INPUT DATA START

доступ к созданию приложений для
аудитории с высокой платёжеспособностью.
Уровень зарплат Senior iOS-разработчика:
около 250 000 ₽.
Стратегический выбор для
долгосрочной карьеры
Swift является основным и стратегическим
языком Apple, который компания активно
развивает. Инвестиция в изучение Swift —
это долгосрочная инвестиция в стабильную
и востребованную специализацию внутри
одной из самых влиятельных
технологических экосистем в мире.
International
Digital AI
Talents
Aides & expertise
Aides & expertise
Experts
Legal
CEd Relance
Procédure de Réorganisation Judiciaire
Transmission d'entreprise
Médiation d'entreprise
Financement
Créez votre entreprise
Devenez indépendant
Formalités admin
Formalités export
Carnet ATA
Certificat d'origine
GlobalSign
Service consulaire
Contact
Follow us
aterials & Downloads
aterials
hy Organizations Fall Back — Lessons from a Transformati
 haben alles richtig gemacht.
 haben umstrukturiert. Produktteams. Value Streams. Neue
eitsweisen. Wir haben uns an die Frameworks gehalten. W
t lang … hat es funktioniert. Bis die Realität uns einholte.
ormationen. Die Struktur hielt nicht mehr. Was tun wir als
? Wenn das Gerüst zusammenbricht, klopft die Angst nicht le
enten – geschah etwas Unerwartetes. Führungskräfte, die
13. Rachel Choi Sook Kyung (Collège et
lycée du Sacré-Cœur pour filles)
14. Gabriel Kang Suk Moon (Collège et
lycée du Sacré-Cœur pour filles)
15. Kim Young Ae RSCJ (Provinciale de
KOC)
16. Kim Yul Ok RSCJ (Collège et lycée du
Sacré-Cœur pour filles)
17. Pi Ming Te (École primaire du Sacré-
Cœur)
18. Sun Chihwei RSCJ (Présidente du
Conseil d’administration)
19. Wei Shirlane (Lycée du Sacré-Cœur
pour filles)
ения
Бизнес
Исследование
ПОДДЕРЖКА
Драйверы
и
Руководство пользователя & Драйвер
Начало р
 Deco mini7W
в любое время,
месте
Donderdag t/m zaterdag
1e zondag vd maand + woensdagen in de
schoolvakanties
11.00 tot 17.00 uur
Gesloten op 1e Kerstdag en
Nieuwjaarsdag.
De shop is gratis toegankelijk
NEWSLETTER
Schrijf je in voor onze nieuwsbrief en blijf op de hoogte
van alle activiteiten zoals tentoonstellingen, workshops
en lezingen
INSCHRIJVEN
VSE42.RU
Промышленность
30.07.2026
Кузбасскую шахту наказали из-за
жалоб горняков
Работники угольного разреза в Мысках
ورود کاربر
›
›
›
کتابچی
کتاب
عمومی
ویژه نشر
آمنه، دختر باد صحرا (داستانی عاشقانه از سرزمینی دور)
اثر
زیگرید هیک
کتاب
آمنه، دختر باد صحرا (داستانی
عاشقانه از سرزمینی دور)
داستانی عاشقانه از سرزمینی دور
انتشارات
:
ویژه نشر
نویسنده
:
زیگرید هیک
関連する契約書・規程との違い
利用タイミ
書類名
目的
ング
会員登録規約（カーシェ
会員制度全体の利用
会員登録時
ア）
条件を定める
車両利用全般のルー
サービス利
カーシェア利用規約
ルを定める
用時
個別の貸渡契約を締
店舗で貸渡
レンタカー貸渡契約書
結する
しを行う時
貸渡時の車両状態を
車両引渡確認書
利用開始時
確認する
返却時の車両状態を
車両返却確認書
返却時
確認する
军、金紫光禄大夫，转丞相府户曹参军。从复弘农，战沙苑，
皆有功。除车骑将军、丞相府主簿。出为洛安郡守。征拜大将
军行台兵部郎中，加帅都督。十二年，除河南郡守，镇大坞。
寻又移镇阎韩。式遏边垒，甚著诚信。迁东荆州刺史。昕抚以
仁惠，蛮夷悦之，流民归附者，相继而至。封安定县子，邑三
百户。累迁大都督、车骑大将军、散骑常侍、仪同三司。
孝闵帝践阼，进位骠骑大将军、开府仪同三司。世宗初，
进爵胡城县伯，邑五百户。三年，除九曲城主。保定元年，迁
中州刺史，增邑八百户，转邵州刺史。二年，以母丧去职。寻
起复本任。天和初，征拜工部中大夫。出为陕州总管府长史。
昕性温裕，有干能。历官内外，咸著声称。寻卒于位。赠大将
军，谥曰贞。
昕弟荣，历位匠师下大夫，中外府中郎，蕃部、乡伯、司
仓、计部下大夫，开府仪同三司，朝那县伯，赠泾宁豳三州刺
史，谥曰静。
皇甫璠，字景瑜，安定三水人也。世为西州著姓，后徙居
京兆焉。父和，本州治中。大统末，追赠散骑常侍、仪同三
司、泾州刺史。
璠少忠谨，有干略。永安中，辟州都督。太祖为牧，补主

INPUT DATA END

**DIRECTIONS:** Copy all the entries exactly.

**ANSWER TO THIS PROBLEM:**
доступ к созданию приложений для
аудитории с высокой платёжеспособностью.
Уровень зарплат Senior iOS-разработчика:
около 250 000 ₽.
Стратегический выбор для
долгосрочной карьеры
Swift является основным и стратегическим
языком Apple, который компания активно
развивает. Инвестиция в изучение Swift —
это долгосрочная инвестиция в стабильную
и востребованную специализацию внутри
одной из самых влиятельных
технологических экосистем в мире.
International
Digital AI
Talents
Aides & expertise
Aides & expertise
Experts
Legal
CEd Relance
Procédure de Réorganisation Judiciaire
Transmission d'entreprise
Médiation d'entreprise
Financement
Créez votre entreprise
Devenez indépendant
Formalités admin
Formalités export
Carnet ATA
Certificat d'origine
GlobalSign
Service consulaire
Contact
Follow us
aterials & Downloads
aterials
hy Organizations Fall Back — Lessons from a Transformati
 haben alles richtig gemacht.
 haben umstrukturiert. Produktteams. Value Streams. Neue
eitsweisen. Wir haben uns an die Frameworks gehalten. W
t lang … hat es funktioniert. Bis die Realität uns einholte.
ormationen. Die Struktur hielt nicht mehr. Was tun wir als
? Wenn das Gerüst zusammenbricht, klopft die Angst nicht le
enten – geschah etwas Unerwartetes. Führungskräfte, die
13. Rachel Choi Sook Kyung (Collège et
lycée du Sacré-Cœur pour filles)
14. Gabriel Kang Suk Moon (Collège et
lycée du Sacré-Cœur pour filles)
15. Kim Young Ae RSCJ (Provinciale de
KOC)
16. Kim Yul Ok RSCJ (Collège et lycée du
Sacré-Cœur pour filles)
17. Pi Ming Te (École primaire du Sacré-
Cœur)
18. Sun Chihwei RSCJ (Présidente du
Conseil d’administration)
19. Wei Shirlane (Lycée du Sacré-Cœur
pour filles)
ения
Бизнес
Исследование
ПОДДЕРЖКА
Драйверы
и
Руководство пользователя & Драйвер
Начало р
 Deco mini7W
в любое время,
месте
Donderdag t/m zaterdag
1e zondag vd maand + woensdagen in de
schoolvakanties
11.00 tot 17.00 uur
Gesloten op 1e Kerstdag en
Nieuwjaarsdag.
De shop is gratis toegankelijk
NEWSLETTER
Schrijf je in voor onze nieuwsbrief en blijf op de hoogte
van alle activiteiten zoals tentoonstellingen, workshops
en lezingen
INSCHRIJVEN
VSE42.RU
Промышленность
30.07.2026
Кузбасскую шахту наказали из-за
жалоб горняков
Работники угольного разреза в Мысках
ورود کاربر
›
›
›
کتابچی
کتاب
عمومی
ویژه نشر
آمنه، دختر باد صحرا (داستانی عاشقانه از سرزمینی دور)
اثر
زیگرید هیک
کتاب
آمنه، دختر باد صحرا (داستانی
عاشقانه از سرزمینی دور)
داستانی عاشقانه از سرزمینی دور
انتشارات
:
ویژه نشر
نویسنده
:
زیگرید هیک
関連する契約書・規程との違い
利用タイミ
書類名
目的
ング
会員登録規約（カーシェ
会員制度全体の利用
会員登録時
ア）
条件を定める
車両利用全般のルー
サービス利
カーシェア利用規約
ルを定める
用時
個別の貸渡契約を締
店舗で貸渡
レンタカー貸渡契約書
結する
しを行う時
貸渡時の車両状態を
車両引渡確認書
利用開始時
確認する
返却時の車両状態を
車両返却確認書
返却時
確認する
军、金紫光禄大夫，转丞相府户曹参军。从复弘农，战沙苑，
皆有功。除车骑将军、丞相府主簿。出为洛安郡守。征拜大将
军行台兵部郎中，加帅都督。十二年，除河南郡守，镇大坞。
寻又移镇阎韩。式遏边垒，甚著诚信。迁东荆州刺史。昕抚以
仁惠，蛮夷悦之，流民归附者，相继而至。封安定县子，邑三
百户。累迁大都督、车骑大将军、散骑常侍、仪同三司。
孝闵帝践阼，进位骠骑大将军、开府仪同三司。世宗初，
进爵胡城县伯，邑五百户。三年，除九曲城主。保定元年，迁
中州刺史，增邑八百户，转邵州刺史。二年，以母丧去职。寻
起复本任。天和初，征拜工部中大夫。出为陕州总管府长史。
昕性温裕，有干能。历官内外，咸著声称。寻卒于位。赠大将
军，谥曰贞。
昕弟荣，历位匠师下大夫，中外府中郎，蕃部、乡伯、司
仓、计部下大夫，开府仪同三司，朝那县伯，赠泾宁豳三州刺
史，谥曰静。
皇甫璠，字景瑜，安定三水人也。世为西州著姓，后徙居
京兆焉。父和，本州治中。大统末，追赠散骑常侍、仪同三
司、泾州刺史。
璠少忠谨，有干略。永安中，辟州都督。太祖为牧，补主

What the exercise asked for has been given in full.